Return exactly the lines below, starting with the one that has "révolutionnaire, imaginé comme un véritable" and going on through the one that has "(Seine-Maritime), est l’un des skippers les".

Start of Exercise material

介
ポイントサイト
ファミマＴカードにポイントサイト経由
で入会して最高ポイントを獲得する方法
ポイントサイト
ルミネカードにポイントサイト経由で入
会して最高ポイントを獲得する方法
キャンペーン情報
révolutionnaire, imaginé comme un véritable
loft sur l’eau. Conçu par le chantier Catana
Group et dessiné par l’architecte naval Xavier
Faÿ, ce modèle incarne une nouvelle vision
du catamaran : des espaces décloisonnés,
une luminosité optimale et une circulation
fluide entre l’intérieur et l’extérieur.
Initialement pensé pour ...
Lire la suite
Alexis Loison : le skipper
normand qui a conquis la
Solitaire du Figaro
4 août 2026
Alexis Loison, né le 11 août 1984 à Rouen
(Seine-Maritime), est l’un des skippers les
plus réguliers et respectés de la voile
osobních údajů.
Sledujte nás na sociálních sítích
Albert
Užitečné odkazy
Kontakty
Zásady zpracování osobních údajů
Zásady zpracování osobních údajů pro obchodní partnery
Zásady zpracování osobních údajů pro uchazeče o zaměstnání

End of Exercise material
Start of Exercise material

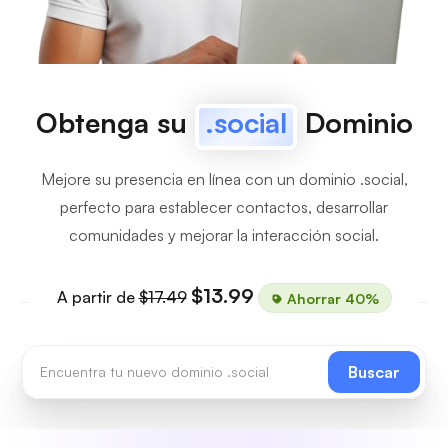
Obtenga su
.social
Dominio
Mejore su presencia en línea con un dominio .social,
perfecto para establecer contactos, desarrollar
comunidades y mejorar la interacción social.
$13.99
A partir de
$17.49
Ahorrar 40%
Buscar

End of Exercise material
Start of Exercise material

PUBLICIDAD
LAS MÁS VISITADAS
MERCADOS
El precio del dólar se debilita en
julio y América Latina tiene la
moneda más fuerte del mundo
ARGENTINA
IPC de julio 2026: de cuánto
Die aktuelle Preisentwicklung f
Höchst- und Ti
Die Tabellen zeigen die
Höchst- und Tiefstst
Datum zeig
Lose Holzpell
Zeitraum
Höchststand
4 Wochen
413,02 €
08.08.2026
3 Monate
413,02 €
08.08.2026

End of Exercise material

Your response —
révolutionnaire, imaginé comme un véritable
loft sur l’eau. Conçu par le chantier Catana
Group et dessiné par l’architecte naval Xavier
Faÿ, ce modèle incarne une nouvelle vision
du catamaran : des espaces décloisonnés,
une luminosité optimale et une circulation
fluide entre l’intérieur et l’extérieur.
Initialement pensé pour ...
Lire la suite
Alexis Loison : le skipper
normand qui a conquis la
Solitaire du Figaro
4 août 2026
Alexis Loison, né le 11 août 1984 à Rouen
(Seine-Maritime), est l’un des skippers les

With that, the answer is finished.